David Allen Raley was convicted of capital murder in 1988 after kidnapping two high school girls and killing one of them. He had taken Jeanine Grinsell and Laurie McKenna. Raley to an unoccupied San Jose mansion where he was a security guard and stabbed both of them multiple times before dumping them in a ditch. Grinsell died of her wounds but McKenna survived and testified against Raley, fingering him as her assailant.
Raley's lawyers appealed the death sentence in state courts and eventually to the U.S. Supreme Court, which they also lost.
But Raley's legal team now argues their client, now 51, is autistic and should have his death sentence commuted in favor of life without parole under a 2002 Supreme Court decision that made it unconstitutional to execute the mentally retarded, deeming it cruel and unusual punishment, the San Jose Mercury News reported.

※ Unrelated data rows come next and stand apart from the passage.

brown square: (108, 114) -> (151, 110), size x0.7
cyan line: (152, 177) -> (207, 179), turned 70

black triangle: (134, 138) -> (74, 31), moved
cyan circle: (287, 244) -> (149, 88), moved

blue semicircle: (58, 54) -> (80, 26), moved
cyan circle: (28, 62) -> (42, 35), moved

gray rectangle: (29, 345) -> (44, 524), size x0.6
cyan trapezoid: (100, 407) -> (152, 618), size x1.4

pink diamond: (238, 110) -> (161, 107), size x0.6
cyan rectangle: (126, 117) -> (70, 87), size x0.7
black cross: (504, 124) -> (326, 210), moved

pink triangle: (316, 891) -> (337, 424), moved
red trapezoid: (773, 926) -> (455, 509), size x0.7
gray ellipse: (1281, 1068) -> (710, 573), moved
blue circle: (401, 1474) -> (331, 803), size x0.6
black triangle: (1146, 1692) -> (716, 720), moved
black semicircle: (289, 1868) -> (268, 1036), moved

The high court's decision did not spell out a specific definition for what qualifies as mentally retarded, leaving it to state courts to sort out who among death row inmates meets that standard.

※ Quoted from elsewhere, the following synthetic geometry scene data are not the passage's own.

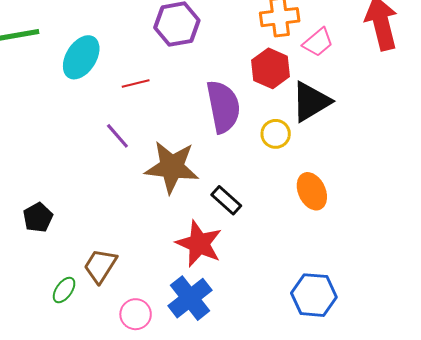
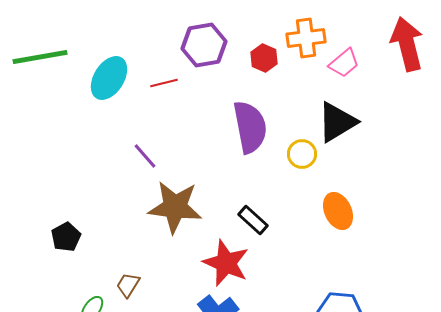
red hexagon: (271, 68) -> (264, 58), moved, size x0.7
red line: (136, 83) -> (164, 83), moved
brown star: (172, 167) -> (175, 207), moved
brown trapezoid: (100, 266) -> (128, 285), size x0.7

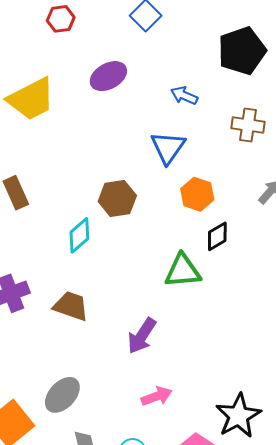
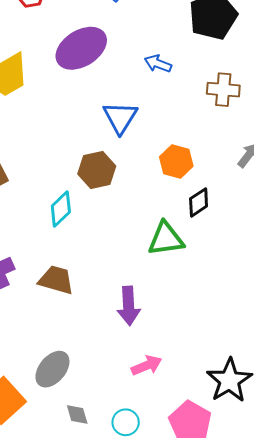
purple ellipse: (108, 76) -> (81, 48), size x1.4
blue triangle: (168, 147) -> (120, 117), moved
purple arrow: (142, 336) -> (129, 306), turned -33

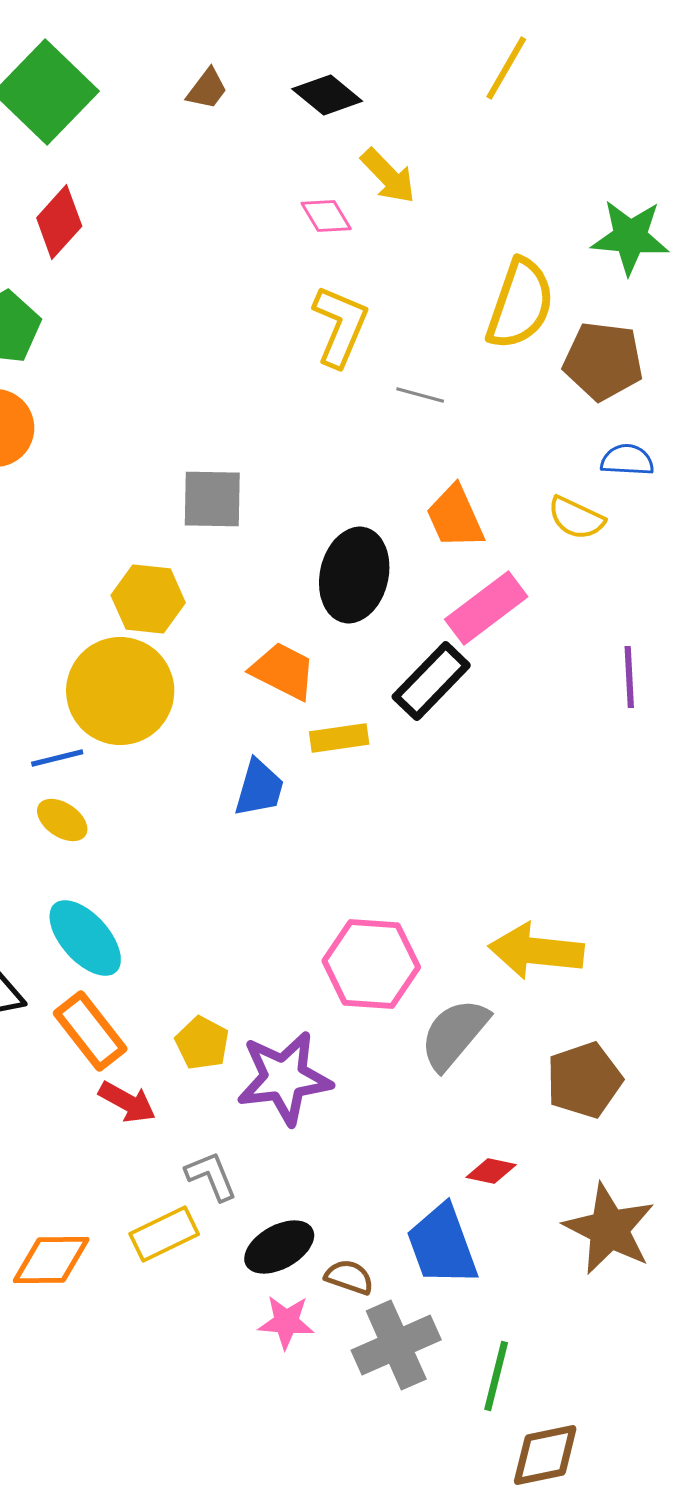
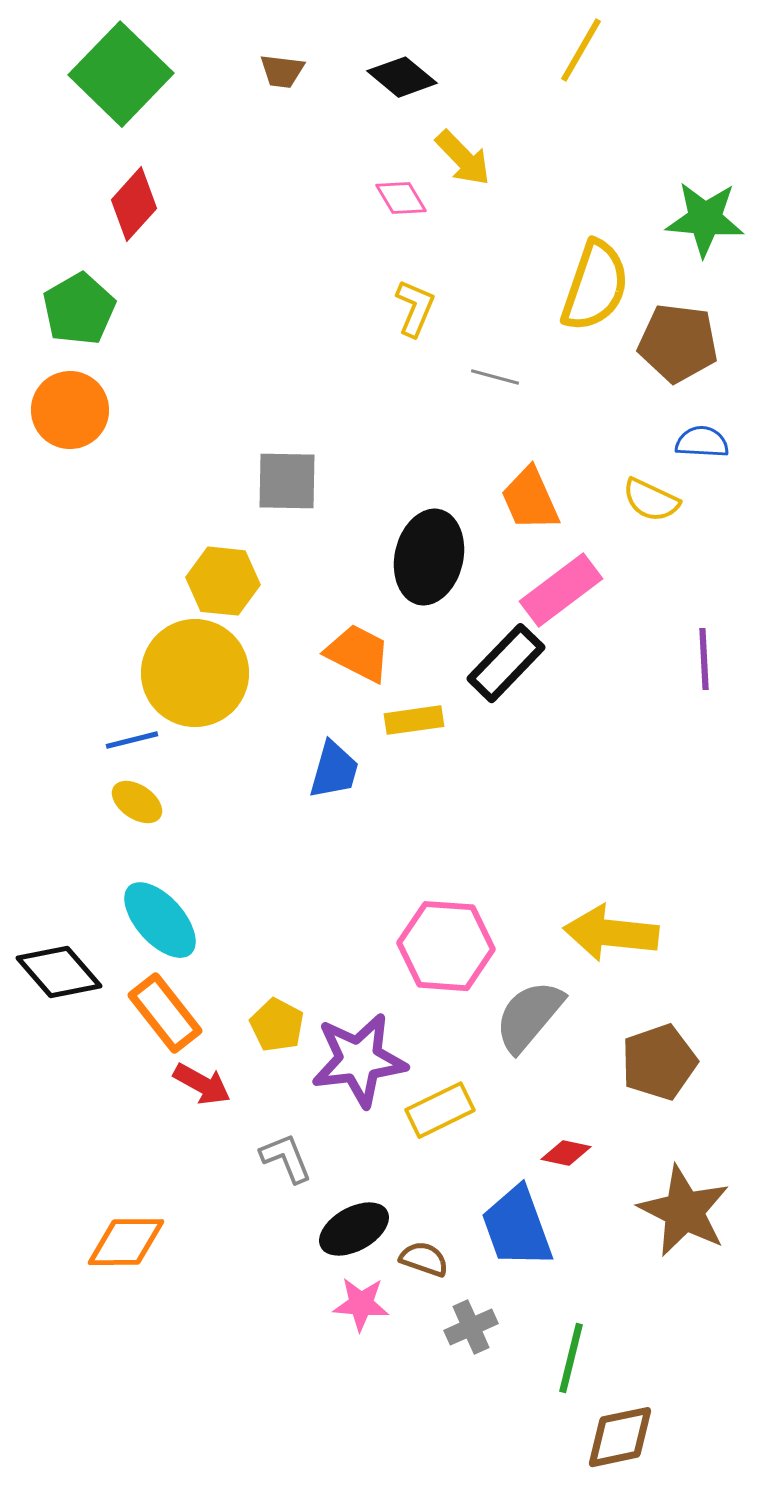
brown trapezoid: (207, 89) -> (282, 71), turned 60
yellow L-shape: (340, 326) -> (415, 308), size x0.7
yellow rectangle: (164, 1234) -> (440, 1110), moved
gray cross: (396, 1345) -> (471, 1327), size x0.6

Raley's legal team faces an uphill battle, however, legal experts said. Typically, the definition of mentally retarded includes an IQ lower than 70 and an intellectual inability to distinguish right from wrong. Raley's IQ is comparable to an average person's score and autism hasn't been used as a legal challenge to the mental retardation clause.

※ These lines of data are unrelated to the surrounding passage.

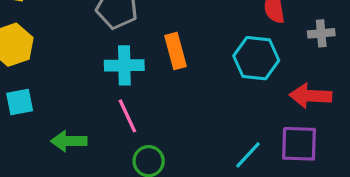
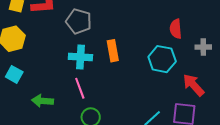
red arrow: (310, 96) -> (194, 85), turned 40
cyan square: (20, 102) -> (14, 74), turned 36

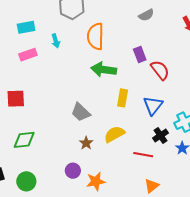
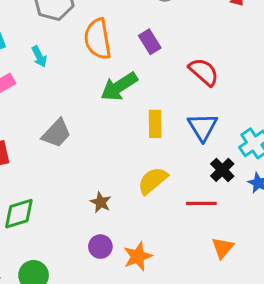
purple rectangle: (140, 55) -> (150, 42), moved
green arrow: (104, 70) -> (119, 86), turned -30
gray trapezoid: (81, 112) -> (56, 133), moved, turned -80
brown star: (86, 143) -> (101, 202), moved

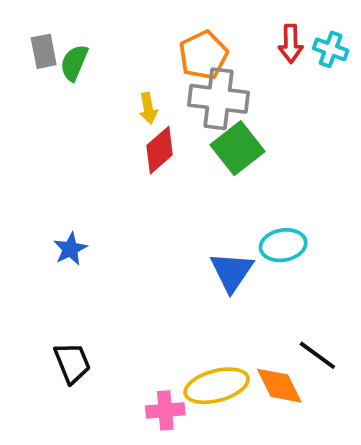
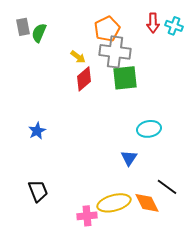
yellow arrow: (148, 108) -> (78, 57), turned -42
green square: (238, 148) -> (125, 78), turned 32
blue triangle: (232, 272) -> (129, 158), moved, size x0.7

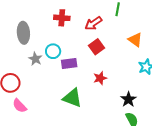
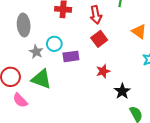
red arrow: (93, 23) -> (96, 15), turned -66
green triangle: (72, 98) -> (41, 79), moved
black star: (128, 99) -> (122, 91), moved

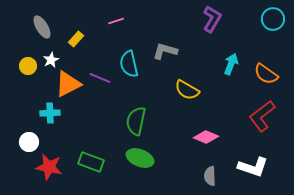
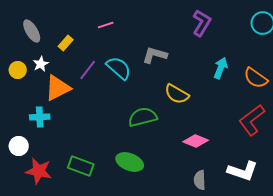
cyan semicircle: (129, 64) -> (119, 68), turned 144
purple line: (100, 78) -> (88, 70), moved, turned -75
green semicircle: (136, 121) -> (143, 117), moved, turned 64

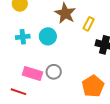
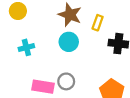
cyan circle: (48, 36) -> (69, 42), moved

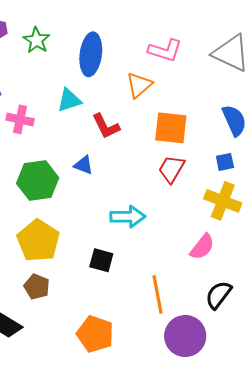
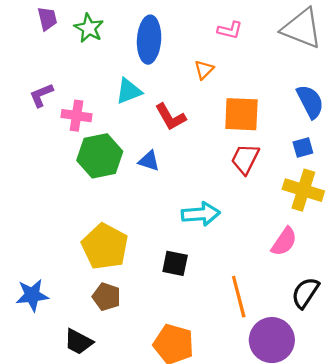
pink L-shape: (165, 50) -> (230, 30), size x0.7
orange triangle: (139, 85) -> (204, 70), size x0.7
green hexagon: (38, 181) -> (100, 156), moved

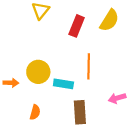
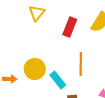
cyan rectangle: (63, 84) -> (58, 80), turned 42

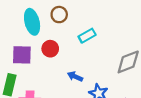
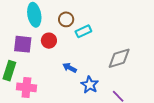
brown circle: (59, 15) -> (66, 19), moved

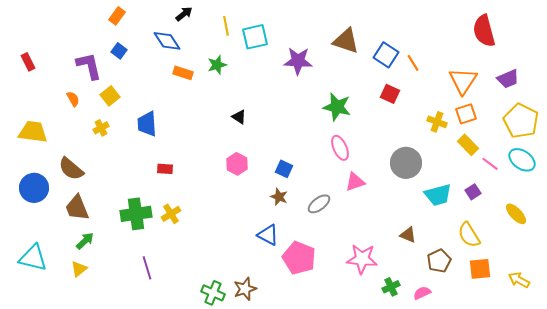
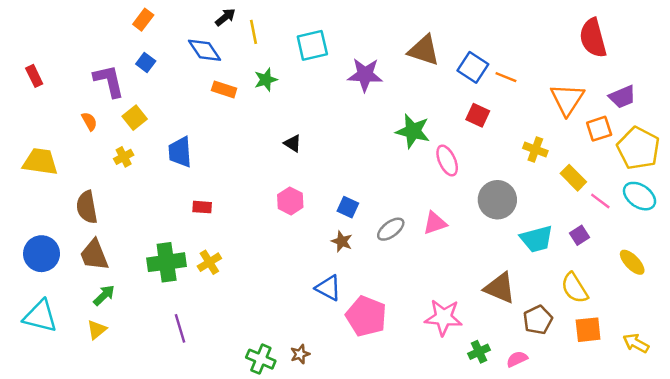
yellow line: (226, 26) -> (254, 32), moved
orange line: (413, 63) -> (506, 77), turned -36
orange square: (466, 114) -> (599, 129), moved
pink ellipse: (340, 148) -> (447, 161), moved
brown semicircle: (71, 169) -> (87, 207), turned 40
blue circle: (34, 188) -> (42, 254), moved
gray ellipse: (319, 204) -> (391, 229), moved
brown triangle: (408, 235) -> (500, 288), size x1.6
brown star: (245, 289) -> (300, 354), size x0.7

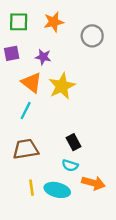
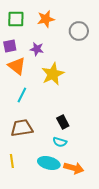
orange triangle: (32, 83) -> (17, 66), moved
orange arrow: (93, 183) -> (74, 168), moved
yellow line: (32, 188) -> (12, 161), moved

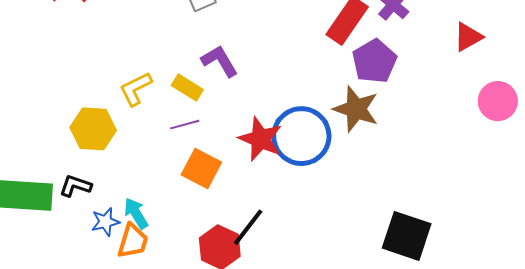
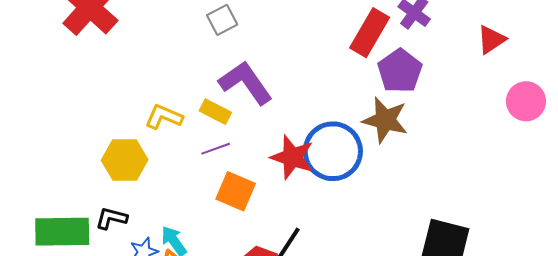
purple L-shape: (220, 61) -> (246, 83), size x1.4
yellow L-shape: (136, 89) -> (164, 117), turned 54

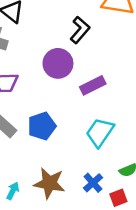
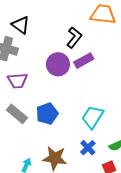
purple rectangle: (93, 85) -> (84, 61), moved
blue cross: (93, 183) -> (88, 148), moved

A California Supreme Court judge ordered a special two-week hearing to determine Raley's mental state. The hearing was slated to begin Monday in Santa Clara County Superior Court before Judge Linda Clark, the Mercury News said.
Prosecutors don't buy the mental retardation argument in Raley's case.
"[Raley] acted alone in committing these horrible crimes and the facts elicited at trial show evidence of premeditation, cunning and problem solving, all characteristics inconsistent with a diagnosis of intellectual disability," prosecutors wrote.